Difendere ciò che abbiamo conquistato

CoorDown nel 2021 ha lanciato la campagna “The hiring chain” per sensibilizzare le aziende e la società sul diritto al lavoro delle persone con disabilità: «Oggi è la giornata dell’indignazione, ma domani torneremo a rimboccarci le maniche, come sempre, e lavoreremo per costruire un mondo più giusto, più equo e più inclusivo. Ora più che mai, è il momento di difendere quei diritti e quelle conquiste ottenute con anni di lotte. Perché inclusione non significa abbassare gli standard, ma allargare le possibilità di partecipazione, di contributo e di costruzione collettiva di un mondo più equo, in cui tutte e tutti possano esprimere il loro pieno potenziale».

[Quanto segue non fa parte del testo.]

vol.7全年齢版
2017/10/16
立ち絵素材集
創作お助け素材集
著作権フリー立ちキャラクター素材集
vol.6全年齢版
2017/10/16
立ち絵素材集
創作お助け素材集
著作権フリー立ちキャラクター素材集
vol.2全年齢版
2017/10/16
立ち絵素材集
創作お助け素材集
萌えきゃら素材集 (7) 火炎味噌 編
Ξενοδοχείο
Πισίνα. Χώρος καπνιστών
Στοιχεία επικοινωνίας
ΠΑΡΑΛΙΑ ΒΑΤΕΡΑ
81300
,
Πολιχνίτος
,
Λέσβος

In Italia sarebbe discriminazione

L’Agenzia Nazionale Anffas Antidiscriminazione non ha alcun dubbio: se tali affermazioni fossero state pronunciate in Italia avrebbero configurato, ai sensi e per gli effetti della legge n. 67 del 1 marzo 2006, una vera e propria discriminazione. Infatti, il comma 4 così recita: “Sono altresì considerati come discriminazioni le molestie ovvero quei comportamenti indesiderati, posti in essere per motivi connessi alla disabilità, ovvero creano un clima di intimidazione, di umiliazione e di ostilità nei suoi confronti”. Per non parlare, poi, degli eventuali profili penalistici che, nel nostro ordinamento, potrebbero essere rilevanti.

“Non sappiamo quanto involontariamente ma temiamo che sui temi della disabilità si stia tornando molto indietro. Questa vicenda è emblematica e questo ci preoccupa non poco. Motivo per cui facciamo appello affinché, a tutti livelli, si reagisca alle inopportune affermazioni del presidente Trump, assumendo chiare posizioni. Questo a partire dai massimi esponenti del nostro Governo”.

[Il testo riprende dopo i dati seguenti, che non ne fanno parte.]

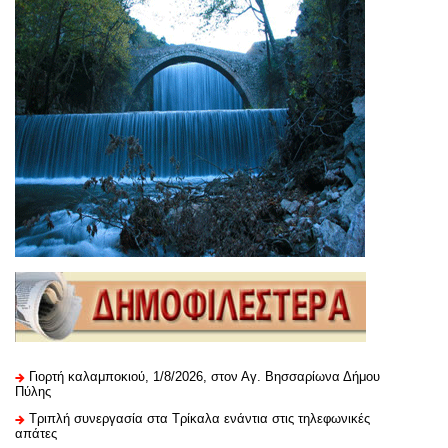
Γιορτή καλαμποκιού, 1/8/2026, στον Αγ. Βησσαρίωνα Δήμου
Πύλης
Τριπλή συνεργασία στα Τρίκαλα ενάντια στις τηλεφωνικές
απάτες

Che dice il nostro Governo?

Anffas, ove Trump non provvederà a rettificare e chiarire le sue affermazioni – sarebbero gradite anche le sue scuse – in segno di protesta, valuterà se fare parte o meno della delegazione italiana che nei prossimi mesi si dovrebbe recare a New York per un incontro sui temi della disabilità, in sede Onu”.